The evening ended with a double bill of musical acts. Lord Cut-Glass, fronted by Alun Woodward, proved that accordions and rock music can indeed live in harmony, and then Woodward’s fellow ex-Delgado, Emma Pollock, brought matters to a close with a flurry of alt-rock guitars and lyrics that may or may not have made sense. Pollock noted that she used to find writing songs daunting, but then she listened to Pavement and realised that lyrics don’t actually have to make any sense at all!! (Sample Pavement lyric: I sneezed cornflakes down to my nose, He’s got a chrome-plated baby so it knows where it goes.)

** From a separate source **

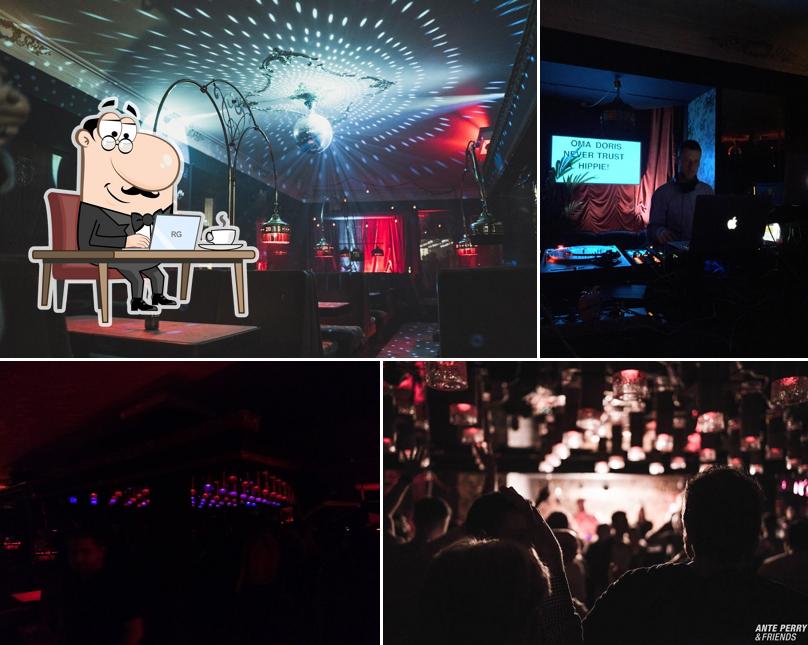 Identify the location of dj equipment. (620, 261). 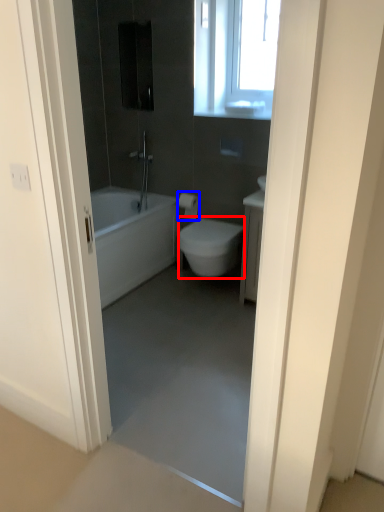 Question: Which object is further to the camera taking this photo, bidet (highlighted by a red box) or toilet paper (highlighted by a blue box)?

Choices:
 (A) bidet
 (B) toilet paper

Answer: (B)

And that was it! Four hours had passed. No death, no blood, not even so much as a maiming. But while my gore-thirsty lizard brain may have felt duped and cheated by the whole affair, the rest of me walked out into the cold night air feeling very happy with the way the evening had gone.

I almost wanted to sing.

But probably not about cornflakes.

Thank you, Stuart. An appetite-whetting post. Before we all head over to the Let’s Get Lyrical website to listen to audio clips from the Lyrical Death Match, there’s one question that needs to be answered: when are you starting up your own blog?


7 thoughts on “A Lyrical Death Match

  1. Hey Helen, happy to be of assistance. It was a really fun night.

    As for me blogging, I have given it some thought before. The consensus seems to be that writers should self-promote, so as soon as I have a product worth promoting, I guess I’ll take the plunge. Yikes! I’ll probably be asking for your advice… a lot!

    • Yes, I did. But it was his own fault. He was walking along, not really looking where he was going. He was asking to be startled. I think I even shouted “boo!”

    • Talli, I can confirm that there was indeed pouncing, and yes, even a “boo”.

      Frankly, the woman’s a menace.